I do not agree with everything scholar L. Carl. Brown writes in his book Religion and State as I believe that Islam with its doctrine of Jihad differs from Judaism and Christianity and indeed any other major religion. However, it is true that there are a few commonalities. Paul adopted secular Roman law instead of Jewish religious law that governs all aspects of life:
“Islam and Judaism both place great emphasis on the law. Both religious systems conceive of a comprehensive religio-legal system covering all aspects of the individual’s relations to others and of the individual’s relation to God. Everything is taken into account and set out in detail – times of prayer, foods that may be eaten and manner of ritual slaughter of animals, almsgiving, inheritance, and even such minor details as the use of a toothpick. The emphasis on the religious law in both Islam and Judaism is to be contrasted with the Christian concept of liberation from the curse of the law (Galatians 3:13) and of justification through faith alone, all this being especially the theological contribution of Saint Paul.”
In his book The West and the Rest: Globalization and the Terrorist Threat, the English conservative philosopher Roger Scruton explains how Christianity from its beginning in the Roman Empire “internalized some of the ideas of imperial government,” above all a concept of law that was more Roman than Jewish. Roman law was secular, unconcerned with the individual's religious status and could change in response to changing circumstances; its validity derived purely from the fact that it was commanded by the sovereign power and enforced against every subject. “That conception of law is perhaps the most important force in the emergence of European forms of sovereignty.” Roman law was conceived as a universal jurisdiction, and Christianity was conceived as a universal church:
“St.
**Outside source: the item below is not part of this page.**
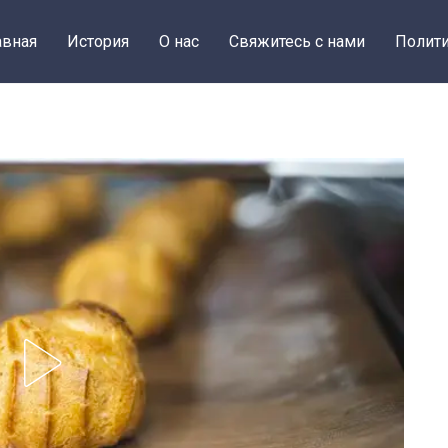
авная
История
О нас
Свяжитесь с нами
Полити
Paul, who transformed the ascetic and self-denying religion of Christ into an organized form of worship, was a Roman citizen, versed in the law, who shaped the early church through the legal idea of the universitas or corporation. The Pauline church was designed, not as a sovereign body, but as a universal citizen, entitled to the protection of the secular and imperial powers but with no claim to displace those powers as the source of legal order. This corresponds to Christ's own vision; in his parable of the tribute money, Caesar's public jurisdiction is tacitly contrasted with the inner authority of religion, governing the person-to-person relationship between the individual and God: ‘Render therefore to Caesar the things that are Caesar's; and unto God the things that are God's’ (Matthew 22:21). And it contrasts radically with the vision set before us in the Koran, according to which sovereignty rests with God and his Prophet, and legal order is founded in divine command….This Christian approach was developed by St Augustine in The City of God and endorsed by the fifth-century Pastoral Rule of St Gregory, which imposed the duty of civil obedience on the clergy.”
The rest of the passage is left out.